A tale of two continents in an era of political tumult, rendered with devastating depth and clarity by the Pulitzer Prize–winning author.
The narrative proceeds from the simplicity of a fairy tale into a complex novel of moral ambiguity and aftershocks, with revelations that continue through decades and generations until the very last page. It is the story of two brothers in India who are exceptionally close to each other and yet completely different. Older by 15 months, Subhash is cautious and careful, not prone to taking any risks, unlike his impetuous brother Udayan, the younger but the leader in their various escapades. Inseparable in their Calcutta boyhoods, they eventually take very different paths, with Subhash moving to America to pursue his education and an academic career in scientific research, while Udayan becomes increasingly and clandestinely involved in Indian radical militancy. “The chief task of the new party was to organize the peasantry,” writes the novelist (Unaccustomed Earth, 2008, etc.). “The tactic would be guerrilla warfare. The enemy was the Indian state.” The book's straightforward, declarative sentences will ultimately force the characters and the reader to find meaning in the space between them. While Udayan characteristically defies his parents by returning home with a wife he has impulsively courted rather than submitting to an arranged marriage, Subhash waits for his own life to unfold: “He wondered what woman his parents would choose for him.
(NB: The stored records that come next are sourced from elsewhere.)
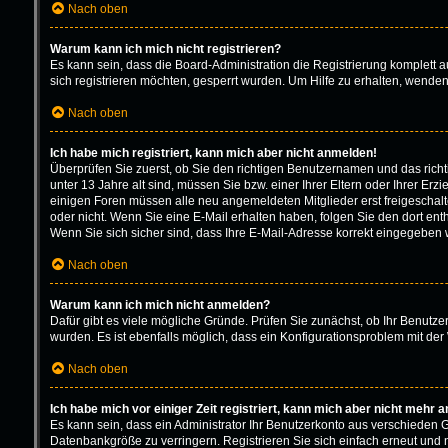
Nach oben
Warum kann ich mich nicht registrieren?
Es kann sein, dass die Board-Administration die Registrierung komplett
sich registrieren möchten, gesperrt wurden. Um Hilfe zu erhalten, wenden
Nach oben
Ich habe mich registriert, kann mich aber nicht anmelden!
Überprüfen Sie zuerst, ob Sie den richtigen Benutzernamen und das ric
unter 13 Jahre alt sind, müssen Sie bzw. einer Ihrer Eltern oder Ihrer Erz
einigen Foren müssen alle neu angemeldeten Mitglieder erst freigeschaltet
oder nicht. Wenn Sie eine E-Mail erhalten haben, folgen Sie den dort en
Wenn Sie sich sicher sind, dass Ihre E-Mail-Adresse korrekt eingegeben w
Nach oben
Warum kann ich mich nicht anmelden?
Dafür gibt es viele mögliche Gründe. Prüfen Sie zunächst, ob Ihr Benutze
wurden. Es ist ebenfalls möglich, dass ein Konfigurationsproblem mit der 
Nach oben
Ich habe mich vor einiger Zeit registriert, kann mich aber nicht mehr 
Es kann sein, dass ein Administrator Ihr Benutzerkonto aus verschieden 
Datenbankgröße zu verringern. Registrieren Sie sich einfach erneut und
He wondered when it would be. Getting married would mean returning to Calcutta. In that sense he was in no hurry.” Yet crisis returns him to Calcutta, and when he resumes his life in America, he has a pregnant wife and, soon, a daughter. The rest of the novel spans more than four decades in the life of this family, shaped and shaken by the events that have brought them together and tear them apart—“a family of solitaries [that]...had collided and dispersed.”
Though Lahiri has previously earned greater renown for her short stories, this masterful novel deserves to attract an even wider readership.